"It's about something important," he said in an undertone as they passed between the Bulletin Elm and Old Chapel, where the crowd was always thickest. More than one Freshman, looking on, wished he could be on such familiar footing with Young. There were others who wished they could be thus sought out by Powelton.
It was right here, Young remembered, Powelton put this same arm in the same way about Lee that day he first heard about the proclamations. Powelton ignored Young that day. But that was before the Ballard episode.
"Deacon," said Powelton, when they had reached the latter's room—everyone called him "Deacon" now, and he liked it—"a crowd of us fellows are getting up a new eating-club, so we can all be together; at present, you know, the gang is scattered all over town. We thought we'd go some place where we could have an extra room to loaf and read the papers in, like the upper-classmen clubs, besides getting better grub, even if we have to pay a little more for it. There'll be Lucky, of course, and Stevie and Todd—Polk would come, only he has been taken to the 'Varsity training table" (that was the football man who was next to Young in the rush), "and White, and, well the whole gang of us, you know, and we want you to join us. It's the best crowd in the class, all right enough, even if I do say it myself."
"Much obliged for asking me," Young interrupted, "but I can't afford it."
A few weeks ago Young would have given some other excuse, or would have blushed and hemmed and hawed before he got out this one.
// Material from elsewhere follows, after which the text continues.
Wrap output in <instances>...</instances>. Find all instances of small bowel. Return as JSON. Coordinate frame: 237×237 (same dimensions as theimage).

And a few weeks before, the other Freshman might not have known how to reply to it: but they had both gained some new ideas since they came to college, and also had lost some old ones, which is equally important.
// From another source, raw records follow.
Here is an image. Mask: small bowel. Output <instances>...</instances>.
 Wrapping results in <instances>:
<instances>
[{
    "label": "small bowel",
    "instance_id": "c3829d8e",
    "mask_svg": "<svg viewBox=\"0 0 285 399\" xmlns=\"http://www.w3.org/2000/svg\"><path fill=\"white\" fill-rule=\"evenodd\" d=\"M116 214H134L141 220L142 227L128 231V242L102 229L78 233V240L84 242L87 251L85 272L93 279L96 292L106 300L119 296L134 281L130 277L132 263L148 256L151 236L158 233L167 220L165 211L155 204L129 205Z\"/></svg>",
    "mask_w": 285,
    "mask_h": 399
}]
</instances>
"Lucky told me you were hard up this year," Powelton said, as if he were often equally hard up himself. "As I was going on to ask, what would you say to managing the club—would you mind the bother? Then it wouldn't cost you a cent. It wouldn't be much bother. Somebody's got to run it, and we want somebody that's congenial. Come on, won't you?"
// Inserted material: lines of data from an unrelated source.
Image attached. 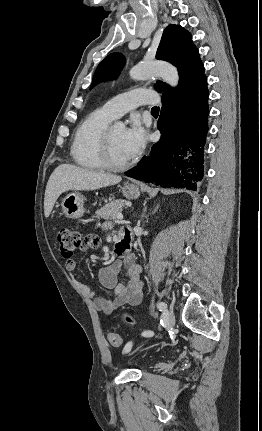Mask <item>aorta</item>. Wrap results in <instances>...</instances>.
<instances>
[{"mask_svg":"<svg viewBox=\"0 0 262 431\" xmlns=\"http://www.w3.org/2000/svg\"><path fill=\"white\" fill-rule=\"evenodd\" d=\"M130 77L135 80H144L150 77H161L171 87L179 83V74L173 65L166 62H142L130 69ZM118 129L124 128L122 122L115 123Z\"/></svg>","mask_w":262,"mask_h":431,"instance_id":"1","label":"aorta"}]
</instances>
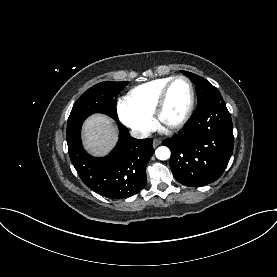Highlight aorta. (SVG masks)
Segmentation results:
<instances>
[{"label":"aorta","instance_id":"aorta-1","mask_svg":"<svg viewBox=\"0 0 277 277\" xmlns=\"http://www.w3.org/2000/svg\"><path fill=\"white\" fill-rule=\"evenodd\" d=\"M155 154L159 160H167L170 157V150L166 146H160L156 149Z\"/></svg>","mask_w":277,"mask_h":277}]
</instances>
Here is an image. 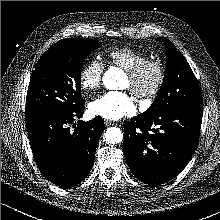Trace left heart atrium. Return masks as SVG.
<instances>
[{"label":"left heart atrium","mask_w":220,"mask_h":220,"mask_svg":"<svg viewBox=\"0 0 220 220\" xmlns=\"http://www.w3.org/2000/svg\"><path fill=\"white\" fill-rule=\"evenodd\" d=\"M134 98L126 92L110 91L89 105L90 112L107 120H119L136 113Z\"/></svg>","instance_id":"1"}]
</instances>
"Well, Minerva," said Young, finally, "I'll think about it and tell you."
"That's right. Think it over. You've got a week to make up your mind in. So long."
"Thank you for asking me. Good-by."
Young had no objections to managing a club; that was not the reason he hesitated. It was because he did not agree with Powelton that the fellows named were the best crowd in the class. In fact, he did not approve of most of them, and some of them seemed not to realize what they had been sent to college for.